Upon starting, the service is accessible at http://localhost:3000, offering an interactive interface through Swagger UI and other methods. For instance, using CURL, one can initiate a request:

curl -X 'POST' \
  'http://localhost:3000/txt2img' \
  -H 'accept: image/*' \
  -H 'Content-Type: application/json' \
  -d '{
  "prompt": "A cinematic shot of a baby racoon wearing an intricate italian priest robe.",
  "num_inference_steps": 1,
  "guidance_scale": 0
}'

Similarly, a Python client can be configured for interaction:

import bentoml

with bentoml.SyncHTTPClient("http://localhost:3000") as client:
        result = client.txt2img(
            prompt="A cinematic shot of a baby racoon wearing an intricate italian priest robe.",
            num_inference_steps=1,
            guidance_scale=0.0
        )

Deploying to BentoCloud

Post local setup, the BentoML service can be scaled up by deploying it on BentoCloud, facilitating better management and enhanced accessibility. Users need to log into BentoCloud, which can be accessed by signing up here. Deployment involves a straightforward command:

bentoml deploy .

After deployment, the application becomes available through a dedicated URL on BentoCloud. For those interested in private deployment, BentoML allows the generation of OCI-compliant images suitable for custom infrastructure setup.

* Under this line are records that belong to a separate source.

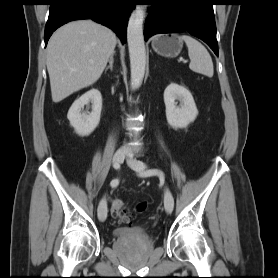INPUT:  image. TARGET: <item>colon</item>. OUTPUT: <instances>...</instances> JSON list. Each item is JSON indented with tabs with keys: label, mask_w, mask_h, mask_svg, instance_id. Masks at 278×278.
Here are the masks:
<instances>
[{
	"label": "colon",
	"mask_w": 278,
	"mask_h": 278,
	"mask_svg": "<svg viewBox=\"0 0 278 278\" xmlns=\"http://www.w3.org/2000/svg\"><path fill=\"white\" fill-rule=\"evenodd\" d=\"M144 209V203H140L137 206L138 211H143ZM111 212L114 217L120 219L123 222L129 223L132 220V214L126 209L124 202L118 198L112 199Z\"/></svg>",
	"instance_id": "colon-1"
}]
</instances>
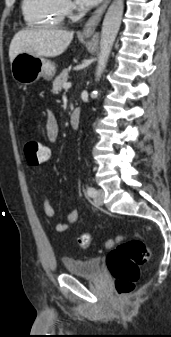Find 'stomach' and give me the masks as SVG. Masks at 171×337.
I'll return each mask as SVG.
<instances>
[{
  "mask_svg": "<svg viewBox=\"0 0 171 337\" xmlns=\"http://www.w3.org/2000/svg\"><path fill=\"white\" fill-rule=\"evenodd\" d=\"M11 72L17 82L28 85L41 77L51 80L56 73V67L53 62L41 56L22 52L12 61Z\"/></svg>",
  "mask_w": 171,
  "mask_h": 337,
  "instance_id": "stomach-1",
  "label": "stomach"
}]
</instances>
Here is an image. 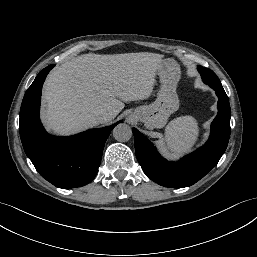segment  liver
<instances>
[{
  "instance_id": "6515ba94",
  "label": "liver",
  "mask_w": 257,
  "mask_h": 257,
  "mask_svg": "<svg viewBox=\"0 0 257 257\" xmlns=\"http://www.w3.org/2000/svg\"><path fill=\"white\" fill-rule=\"evenodd\" d=\"M162 58L149 52L89 53L62 64L44 84L45 125L67 135L97 126L100 113L110 112L115 118L125 106L122 101L151 95Z\"/></svg>"
}]
</instances>
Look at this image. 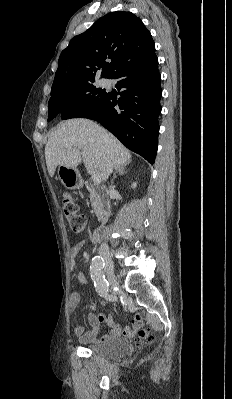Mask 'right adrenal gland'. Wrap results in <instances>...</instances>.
Instances as JSON below:
<instances>
[{"label":"right adrenal gland","mask_w":232,"mask_h":399,"mask_svg":"<svg viewBox=\"0 0 232 399\" xmlns=\"http://www.w3.org/2000/svg\"><path fill=\"white\" fill-rule=\"evenodd\" d=\"M126 166H128V164H124V166H120V168H116L114 178H112V180H111V184H114V180H115V178H117L116 174H119V176H124Z\"/></svg>","instance_id":"2a0ac1e0"}]
</instances>
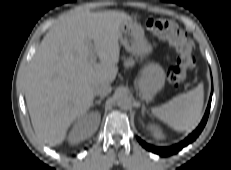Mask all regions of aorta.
Wrapping results in <instances>:
<instances>
[{
  "label": "aorta",
  "mask_w": 231,
  "mask_h": 170,
  "mask_svg": "<svg viewBox=\"0 0 231 170\" xmlns=\"http://www.w3.org/2000/svg\"><path fill=\"white\" fill-rule=\"evenodd\" d=\"M117 105L123 109H129L132 106V99L126 93H120L116 98Z\"/></svg>",
  "instance_id": "762f6f07"
}]
</instances>
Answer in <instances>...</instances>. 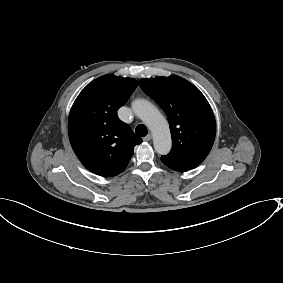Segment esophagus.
<instances>
[{"instance_id": "esophagus-1", "label": "esophagus", "mask_w": 283, "mask_h": 283, "mask_svg": "<svg viewBox=\"0 0 283 283\" xmlns=\"http://www.w3.org/2000/svg\"><path fill=\"white\" fill-rule=\"evenodd\" d=\"M152 139V134L149 133L148 135H146L144 138H143V141H150Z\"/></svg>"}]
</instances>
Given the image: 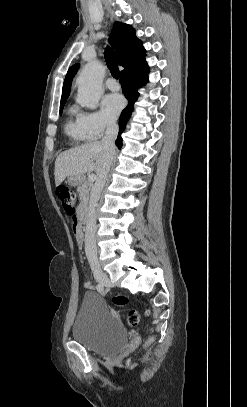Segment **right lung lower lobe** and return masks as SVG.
<instances>
[{
  "mask_svg": "<svg viewBox=\"0 0 247 407\" xmlns=\"http://www.w3.org/2000/svg\"><path fill=\"white\" fill-rule=\"evenodd\" d=\"M148 70L149 68L144 59L143 61L121 73L120 83L122 85L123 93L128 99L129 103L127 107L122 111L119 120V133L117 140L115 141L116 146L119 149L122 147L121 133L125 129V126L134 110V103L139 96L137 88L140 87L142 84L147 83Z\"/></svg>",
  "mask_w": 247,
  "mask_h": 407,
  "instance_id": "obj_1",
  "label": "right lung lower lobe"
}]
</instances>
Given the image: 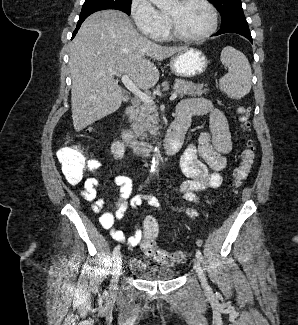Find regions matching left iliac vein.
<instances>
[{"mask_svg":"<svg viewBox=\"0 0 298 325\" xmlns=\"http://www.w3.org/2000/svg\"><path fill=\"white\" fill-rule=\"evenodd\" d=\"M193 268L194 270L196 271L198 277H199V280L201 282V285L202 287L205 289V290H209L210 287L207 283V280H206V277H205V274H204V271L201 267V264H200V261L198 258H194L193 259Z\"/></svg>","mask_w":298,"mask_h":325,"instance_id":"obj_1","label":"left iliac vein"}]
</instances>
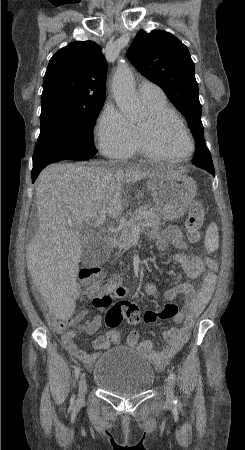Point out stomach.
Masks as SVG:
<instances>
[{
	"label": "stomach",
	"mask_w": 245,
	"mask_h": 450,
	"mask_svg": "<svg viewBox=\"0 0 245 450\" xmlns=\"http://www.w3.org/2000/svg\"><path fill=\"white\" fill-rule=\"evenodd\" d=\"M157 212L164 220H176L189 209L197 194L195 181L179 171L166 170L148 179Z\"/></svg>",
	"instance_id": "stomach-1"
}]
</instances>
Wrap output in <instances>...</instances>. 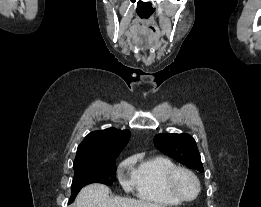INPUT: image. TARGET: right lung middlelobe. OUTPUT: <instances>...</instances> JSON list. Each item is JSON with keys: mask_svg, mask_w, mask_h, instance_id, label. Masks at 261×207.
<instances>
[{"mask_svg": "<svg viewBox=\"0 0 261 207\" xmlns=\"http://www.w3.org/2000/svg\"><path fill=\"white\" fill-rule=\"evenodd\" d=\"M113 158L107 162L80 163L74 165V179L71 186L69 203L73 202L77 194L85 185L102 183L112 185L116 179V167Z\"/></svg>", "mask_w": 261, "mask_h": 207, "instance_id": "right-lung-middle-lobe-1", "label": "right lung middle lobe"}]
</instances>
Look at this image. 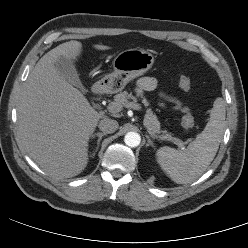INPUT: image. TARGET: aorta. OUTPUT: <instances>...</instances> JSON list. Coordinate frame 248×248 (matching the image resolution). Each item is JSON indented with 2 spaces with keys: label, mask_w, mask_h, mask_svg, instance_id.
<instances>
[{
  "label": "aorta",
  "mask_w": 248,
  "mask_h": 248,
  "mask_svg": "<svg viewBox=\"0 0 248 248\" xmlns=\"http://www.w3.org/2000/svg\"><path fill=\"white\" fill-rule=\"evenodd\" d=\"M124 142L129 147H137L141 142V137L136 132H128L125 135Z\"/></svg>",
  "instance_id": "1"
}]
</instances>
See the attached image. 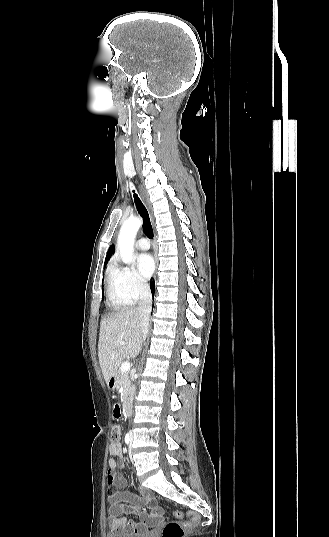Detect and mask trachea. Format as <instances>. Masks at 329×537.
Here are the masks:
<instances>
[{"label":"trachea","instance_id":"1","mask_svg":"<svg viewBox=\"0 0 329 537\" xmlns=\"http://www.w3.org/2000/svg\"><path fill=\"white\" fill-rule=\"evenodd\" d=\"M133 193H134L133 197H134V201H135L137 210H138L139 214L143 217L144 232L147 235V237L151 239V238H153V230H152V226H151V223H150L148 212H147L145 206L143 205L142 201L140 200V198L138 197V195L135 193L134 190H133Z\"/></svg>","mask_w":329,"mask_h":537}]
</instances>
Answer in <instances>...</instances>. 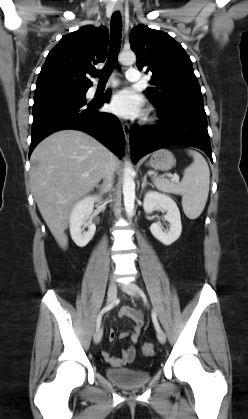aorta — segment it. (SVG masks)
Returning <instances> with one entry per match:
<instances>
[{"label":"aorta","instance_id":"aorta-1","mask_svg":"<svg viewBox=\"0 0 248 419\" xmlns=\"http://www.w3.org/2000/svg\"><path fill=\"white\" fill-rule=\"evenodd\" d=\"M119 61L124 65H132L136 61V55L132 51H123L119 55ZM133 169L127 163L123 173V197L124 206L128 217L134 212L135 205V182L133 180Z\"/></svg>","mask_w":248,"mask_h":419}]
</instances>
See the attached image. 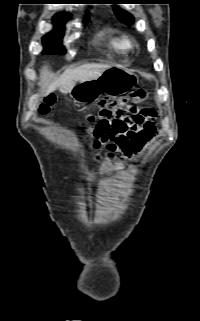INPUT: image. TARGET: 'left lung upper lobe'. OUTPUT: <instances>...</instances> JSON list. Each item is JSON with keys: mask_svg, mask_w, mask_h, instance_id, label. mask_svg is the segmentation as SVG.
<instances>
[{"mask_svg": "<svg viewBox=\"0 0 200 321\" xmlns=\"http://www.w3.org/2000/svg\"><path fill=\"white\" fill-rule=\"evenodd\" d=\"M110 1H112V4L118 3L117 2L118 0H110ZM114 12H115V15L124 23L131 24L134 22L133 16L130 13L124 10H121L120 8H117V7H115Z\"/></svg>", "mask_w": 200, "mask_h": 321, "instance_id": "obj_1", "label": "left lung upper lobe"}]
</instances>
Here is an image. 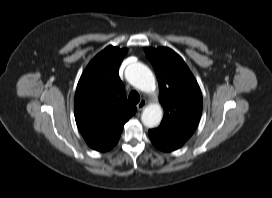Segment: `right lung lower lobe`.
Here are the masks:
<instances>
[{
  "label": "right lung lower lobe",
  "mask_w": 272,
  "mask_h": 198,
  "mask_svg": "<svg viewBox=\"0 0 272 198\" xmlns=\"http://www.w3.org/2000/svg\"><path fill=\"white\" fill-rule=\"evenodd\" d=\"M120 134H121V133H120ZM120 134L117 135V136L113 139V141H112L111 143H109L107 146H105L103 149H101V150H99V151L105 152V151L110 150L112 147H114V146L117 144L118 140H119Z\"/></svg>",
  "instance_id": "obj_1"
}]
</instances>
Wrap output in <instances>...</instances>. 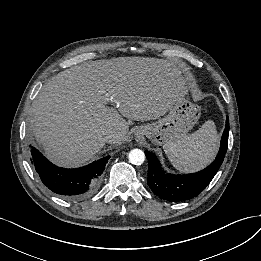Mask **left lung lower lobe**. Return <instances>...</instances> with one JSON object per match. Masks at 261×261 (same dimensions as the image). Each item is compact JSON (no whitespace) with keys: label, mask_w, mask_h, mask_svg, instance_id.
<instances>
[{"label":"left lung lower lobe","mask_w":261,"mask_h":261,"mask_svg":"<svg viewBox=\"0 0 261 261\" xmlns=\"http://www.w3.org/2000/svg\"><path fill=\"white\" fill-rule=\"evenodd\" d=\"M228 119L227 117L219 152L214 162L199 172L183 175L166 173L156 156L149 151H145L148 159L147 184L155 195L166 201L178 202L194 198L206 188L220 168L227 151L229 134Z\"/></svg>","instance_id":"1"}]
</instances>
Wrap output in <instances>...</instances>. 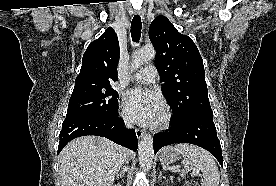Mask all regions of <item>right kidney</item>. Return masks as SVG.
Instances as JSON below:
<instances>
[{
    "label": "right kidney",
    "instance_id": "right-kidney-1",
    "mask_svg": "<svg viewBox=\"0 0 276 186\" xmlns=\"http://www.w3.org/2000/svg\"><path fill=\"white\" fill-rule=\"evenodd\" d=\"M115 186H121L120 184H117V185H115Z\"/></svg>",
    "mask_w": 276,
    "mask_h": 186
}]
</instances>
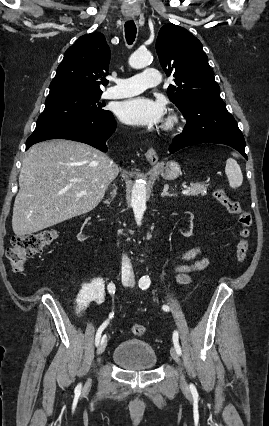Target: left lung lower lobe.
Instances as JSON below:
<instances>
[{"instance_id": "1", "label": "left lung lower lobe", "mask_w": 269, "mask_h": 426, "mask_svg": "<svg viewBox=\"0 0 269 426\" xmlns=\"http://www.w3.org/2000/svg\"><path fill=\"white\" fill-rule=\"evenodd\" d=\"M181 112L187 123L183 132L173 139L171 153L190 145L220 143L233 147L248 159L243 134L223 100H200Z\"/></svg>"}]
</instances>
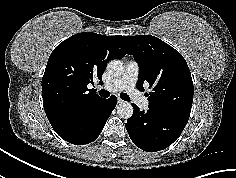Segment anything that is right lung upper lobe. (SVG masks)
I'll use <instances>...</instances> for the list:
<instances>
[{"label":"right lung upper lobe","mask_w":236,"mask_h":178,"mask_svg":"<svg viewBox=\"0 0 236 178\" xmlns=\"http://www.w3.org/2000/svg\"><path fill=\"white\" fill-rule=\"evenodd\" d=\"M130 53L121 35L78 33L60 43L51 53L42 78V98L46 116L56 127L76 119L103 98L87 84L101 80L107 63Z\"/></svg>","instance_id":"obj_1"}]
</instances>
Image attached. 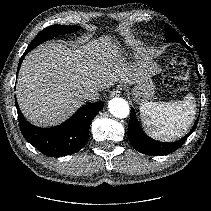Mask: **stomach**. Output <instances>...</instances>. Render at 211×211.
I'll list each match as a JSON object with an SVG mask.
<instances>
[{
    "label": "stomach",
    "mask_w": 211,
    "mask_h": 211,
    "mask_svg": "<svg viewBox=\"0 0 211 211\" xmlns=\"http://www.w3.org/2000/svg\"><path fill=\"white\" fill-rule=\"evenodd\" d=\"M155 63L149 61L148 66L144 72L137 78L132 89L134 101L145 102L152 98L155 94V85L153 82V75L155 72Z\"/></svg>",
    "instance_id": "stomach-1"
}]
</instances>
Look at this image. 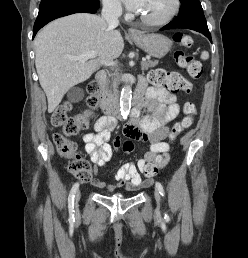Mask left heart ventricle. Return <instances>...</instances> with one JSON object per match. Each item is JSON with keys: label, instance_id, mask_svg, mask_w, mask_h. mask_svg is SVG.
Returning <instances> with one entry per match:
<instances>
[{"label": "left heart ventricle", "instance_id": "1", "mask_svg": "<svg viewBox=\"0 0 248 258\" xmlns=\"http://www.w3.org/2000/svg\"><path fill=\"white\" fill-rule=\"evenodd\" d=\"M174 0H143L140 16L149 20L166 17L172 10Z\"/></svg>", "mask_w": 248, "mask_h": 258}]
</instances>
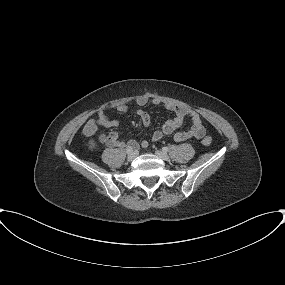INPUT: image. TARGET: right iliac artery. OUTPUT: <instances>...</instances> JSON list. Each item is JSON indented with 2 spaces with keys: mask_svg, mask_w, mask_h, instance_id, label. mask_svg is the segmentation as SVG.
Instances as JSON below:
<instances>
[{
  "mask_svg": "<svg viewBox=\"0 0 285 285\" xmlns=\"http://www.w3.org/2000/svg\"><path fill=\"white\" fill-rule=\"evenodd\" d=\"M126 151H127V153H131V152H133V148L128 146Z\"/></svg>",
  "mask_w": 285,
  "mask_h": 285,
  "instance_id": "right-iliac-artery-1",
  "label": "right iliac artery"
}]
</instances>
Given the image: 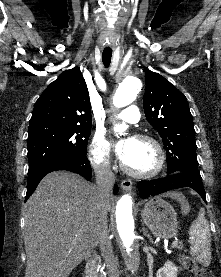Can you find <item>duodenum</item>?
I'll use <instances>...</instances> for the list:
<instances>
[{"label":"duodenum","instance_id":"410a0bca","mask_svg":"<svg viewBox=\"0 0 221 277\" xmlns=\"http://www.w3.org/2000/svg\"><path fill=\"white\" fill-rule=\"evenodd\" d=\"M99 265H100L99 256L91 257L85 266L83 277H97V271H98Z\"/></svg>","mask_w":221,"mask_h":277}]
</instances>
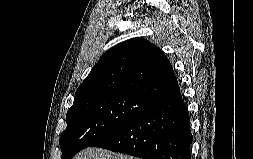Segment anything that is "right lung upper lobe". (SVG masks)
<instances>
[{
	"label": "right lung upper lobe",
	"instance_id": "obj_1",
	"mask_svg": "<svg viewBox=\"0 0 253 159\" xmlns=\"http://www.w3.org/2000/svg\"><path fill=\"white\" fill-rule=\"evenodd\" d=\"M180 91L173 68L154 44L132 38L107 51L78 87L74 101L116 94L157 103Z\"/></svg>",
	"mask_w": 253,
	"mask_h": 159
}]
</instances>
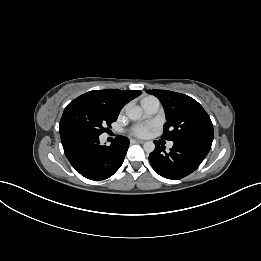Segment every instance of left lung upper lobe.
Here are the masks:
<instances>
[{"instance_id": "obj_1", "label": "left lung upper lobe", "mask_w": 261, "mask_h": 261, "mask_svg": "<svg viewBox=\"0 0 261 261\" xmlns=\"http://www.w3.org/2000/svg\"><path fill=\"white\" fill-rule=\"evenodd\" d=\"M164 106L167 122L162 138L170 141L198 140L212 143L213 125L209 115L193 98L167 90H147Z\"/></svg>"}]
</instances>
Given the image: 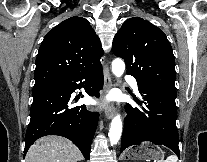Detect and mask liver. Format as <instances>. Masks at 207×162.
Here are the masks:
<instances>
[{
	"mask_svg": "<svg viewBox=\"0 0 207 162\" xmlns=\"http://www.w3.org/2000/svg\"><path fill=\"white\" fill-rule=\"evenodd\" d=\"M79 149L68 139L60 136H45L29 148L26 162H77L82 160Z\"/></svg>",
	"mask_w": 207,
	"mask_h": 162,
	"instance_id": "6515ba94",
	"label": "liver"
}]
</instances>
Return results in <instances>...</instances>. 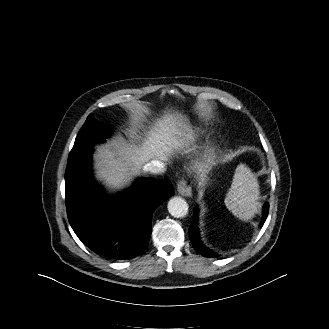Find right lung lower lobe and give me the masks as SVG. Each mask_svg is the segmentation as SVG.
I'll use <instances>...</instances> for the list:
<instances>
[{
  "mask_svg": "<svg viewBox=\"0 0 329 329\" xmlns=\"http://www.w3.org/2000/svg\"><path fill=\"white\" fill-rule=\"evenodd\" d=\"M92 149L67 163L66 208L78 238L96 254L128 260L142 253L152 232L154 210L173 195L167 180L139 179L128 191L107 197L98 193L91 176Z\"/></svg>",
  "mask_w": 329,
  "mask_h": 329,
  "instance_id": "98d812e1",
  "label": "right lung lower lobe"
}]
</instances>
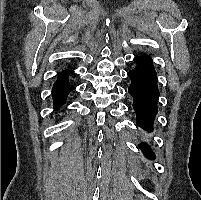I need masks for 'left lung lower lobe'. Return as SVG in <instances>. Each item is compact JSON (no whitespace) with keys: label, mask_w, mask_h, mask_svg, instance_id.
Listing matches in <instances>:
<instances>
[{"label":"left lung lower lobe","mask_w":201,"mask_h":200,"mask_svg":"<svg viewBox=\"0 0 201 200\" xmlns=\"http://www.w3.org/2000/svg\"><path fill=\"white\" fill-rule=\"evenodd\" d=\"M136 67L129 71L131 85L129 94L133 97V108L136 112L138 126L152 131V124L157 114L159 90L157 87V74L152 64V59L146 54L134 58ZM144 155L154 159L155 155L147 144H141Z\"/></svg>","instance_id":"1"}]
</instances>
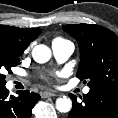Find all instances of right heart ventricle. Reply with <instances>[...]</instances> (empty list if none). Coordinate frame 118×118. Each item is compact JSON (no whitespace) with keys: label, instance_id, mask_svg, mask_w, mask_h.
I'll return each instance as SVG.
<instances>
[{"label":"right heart ventricle","instance_id":"obj_1","mask_svg":"<svg viewBox=\"0 0 118 118\" xmlns=\"http://www.w3.org/2000/svg\"><path fill=\"white\" fill-rule=\"evenodd\" d=\"M54 40H61V39H59V38H56V39H54Z\"/></svg>","mask_w":118,"mask_h":118}]
</instances>
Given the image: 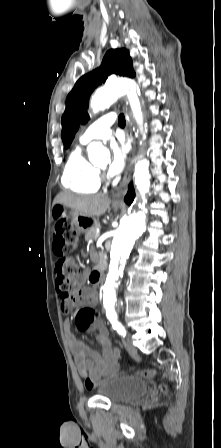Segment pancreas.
Instances as JSON below:
<instances>
[{"instance_id": "pancreas-1", "label": "pancreas", "mask_w": 221, "mask_h": 448, "mask_svg": "<svg viewBox=\"0 0 221 448\" xmlns=\"http://www.w3.org/2000/svg\"><path fill=\"white\" fill-rule=\"evenodd\" d=\"M96 223L94 224V226L93 227H91L87 232H86V234H85V240L86 241H93V240H96V238H95V235H96V232H95V227H96Z\"/></svg>"}]
</instances>
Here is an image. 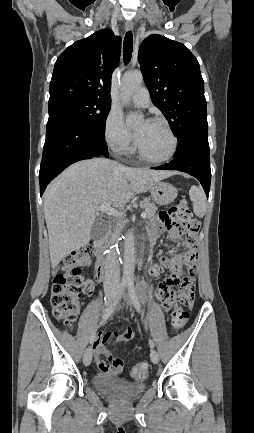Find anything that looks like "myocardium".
Segmentation results:
<instances>
[{
  "label": "myocardium",
  "mask_w": 254,
  "mask_h": 433,
  "mask_svg": "<svg viewBox=\"0 0 254 433\" xmlns=\"http://www.w3.org/2000/svg\"><path fill=\"white\" fill-rule=\"evenodd\" d=\"M150 121L154 122V123L161 124L166 129V131L168 132V134L170 135V137L172 139L171 150L166 156H164L162 158H151L142 150V148L140 147V145L138 143V140L136 139L135 140L136 151H137L138 155L140 156V158H142L146 162L154 163V164H160V163L168 162L175 156V154L177 152L178 138L166 120L156 117V118L150 119Z\"/></svg>",
  "instance_id": "myocardium-1"
}]
</instances>
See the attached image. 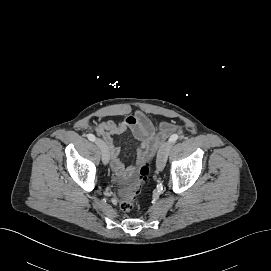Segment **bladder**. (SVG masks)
Returning <instances> with one entry per match:
<instances>
[{
    "mask_svg": "<svg viewBox=\"0 0 271 271\" xmlns=\"http://www.w3.org/2000/svg\"><path fill=\"white\" fill-rule=\"evenodd\" d=\"M131 189L132 188H128L127 186L122 187V189H121V195L123 197H129L131 195Z\"/></svg>",
    "mask_w": 271,
    "mask_h": 271,
    "instance_id": "31cf9c89",
    "label": "bladder"
}]
</instances>
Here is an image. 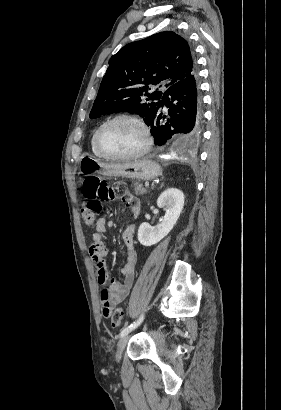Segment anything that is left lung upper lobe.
I'll list each match as a JSON object with an SVG mask.
<instances>
[{"label":"left lung upper lobe","instance_id":"5c2ea615","mask_svg":"<svg viewBox=\"0 0 281 410\" xmlns=\"http://www.w3.org/2000/svg\"><path fill=\"white\" fill-rule=\"evenodd\" d=\"M195 71L187 41L172 31L129 43L111 57L90 118L128 111L150 123L163 95L159 88L167 89Z\"/></svg>","mask_w":281,"mask_h":410}]
</instances>
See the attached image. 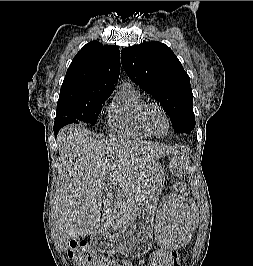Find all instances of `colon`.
<instances>
[{
	"mask_svg": "<svg viewBox=\"0 0 253 266\" xmlns=\"http://www.w3.org/2000/svg\"><path fill=\"white\" fill-rule=\"evenodd\" d=\"M68 255L78 266H124V262L100 255L87 242L72 240ZM148 266H180L179 255L173 251H155Z\"/></svg>",
	"mask_w": 253,
	"mask_h": 266,
	"instance_id": "colon-1",
	"label": "colon"
}]
</instances>
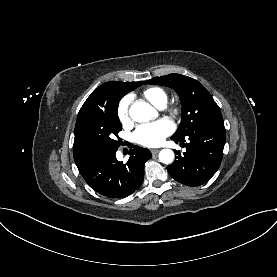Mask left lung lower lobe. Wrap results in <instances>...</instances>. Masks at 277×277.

Exploring Other Diffusion Models

BentoDiffusion isn't limited to just one form of model. Users can explore and deploy various other diffusion models found in the repository's subdirectories. Some notable mentions include:

Each of these models offers unique capabilities, allowing users to tailor their AI projects to specific needs and preferences.

Conclusion

In essence, the BentoDiffusion project acts as an accessible gateway for individuals and teams who are keen on implementing cutting-edge diffusion models. By simplifying deployment processes and offering extensive documentation, BentoDiffusion stands as an empowering tool in the AI practitioner’s toolkit.